[Stored data]
____
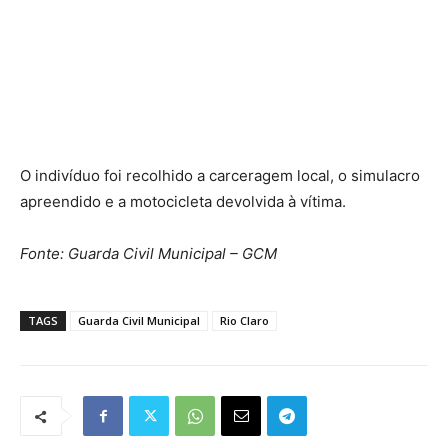
O indivíduo foi recolhido a carceragem local, o simulacro
apreendido e a motocicleta devolvida à vítima.
Fonte: Guarda Civil Municipal – GCM
TAGS
Guarda Civil Municipal
Rio Claro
____
What you will do |
Copy every line of the records above that contains "Municipal".

Task output |
Fonte: Guarda Civil Municipal – GCM
Guarda Civil Municipal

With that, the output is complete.